INSTRUCTIONS FOR THE TASK: Look through the data below and extract, unchanged, the lines from the one that contains "Where is WORLD FITN" to the one that contains "with confidence.", both included.

Recorded data:
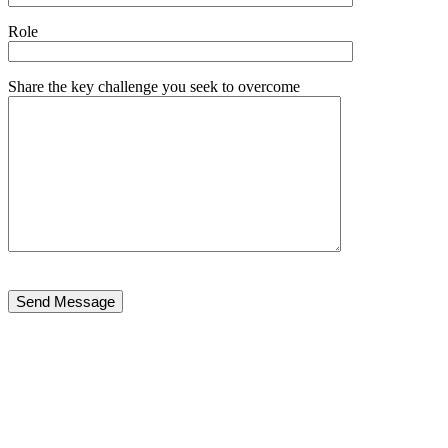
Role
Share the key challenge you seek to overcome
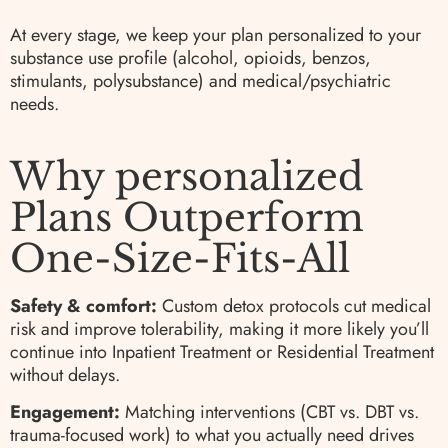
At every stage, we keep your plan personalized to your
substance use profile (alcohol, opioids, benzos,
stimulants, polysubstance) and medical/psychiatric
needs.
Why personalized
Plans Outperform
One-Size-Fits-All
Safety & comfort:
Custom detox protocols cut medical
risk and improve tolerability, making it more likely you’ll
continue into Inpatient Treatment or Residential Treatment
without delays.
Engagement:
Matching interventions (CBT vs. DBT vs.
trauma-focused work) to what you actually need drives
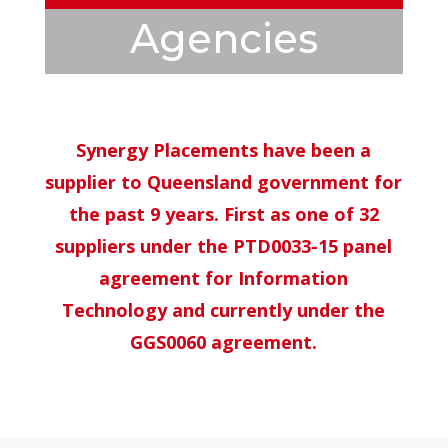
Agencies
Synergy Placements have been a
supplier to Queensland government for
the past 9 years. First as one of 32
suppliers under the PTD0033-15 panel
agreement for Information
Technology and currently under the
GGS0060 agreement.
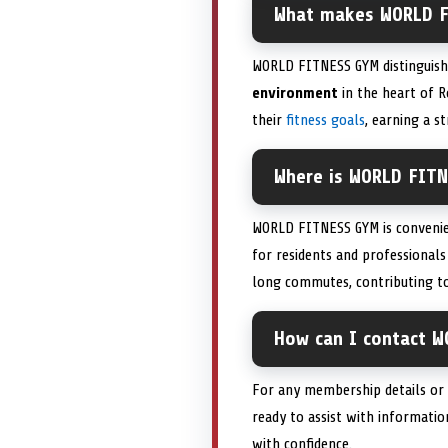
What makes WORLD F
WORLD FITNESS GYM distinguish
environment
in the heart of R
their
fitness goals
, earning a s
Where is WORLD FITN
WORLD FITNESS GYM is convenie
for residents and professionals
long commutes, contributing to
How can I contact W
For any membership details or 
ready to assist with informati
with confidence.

--

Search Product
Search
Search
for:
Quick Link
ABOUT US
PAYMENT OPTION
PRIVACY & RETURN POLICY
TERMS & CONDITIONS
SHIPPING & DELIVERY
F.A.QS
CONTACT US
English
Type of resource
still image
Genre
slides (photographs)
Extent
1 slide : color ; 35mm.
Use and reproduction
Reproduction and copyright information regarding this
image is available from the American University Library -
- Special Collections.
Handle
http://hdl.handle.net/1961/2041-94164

* * *

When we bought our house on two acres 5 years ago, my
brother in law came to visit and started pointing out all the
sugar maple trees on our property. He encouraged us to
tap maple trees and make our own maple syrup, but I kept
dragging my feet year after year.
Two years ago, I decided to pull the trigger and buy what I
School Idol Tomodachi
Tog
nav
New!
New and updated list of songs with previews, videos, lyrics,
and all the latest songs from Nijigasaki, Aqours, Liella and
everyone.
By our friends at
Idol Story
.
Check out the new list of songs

RESPONSE:
Where is WORLD FITN
WORLD FITNESS GYM is convenie
for residents and professionals
long commutes, contributing to
How can I contact W
For any membership details or 
ready to assist with informati
with confidence.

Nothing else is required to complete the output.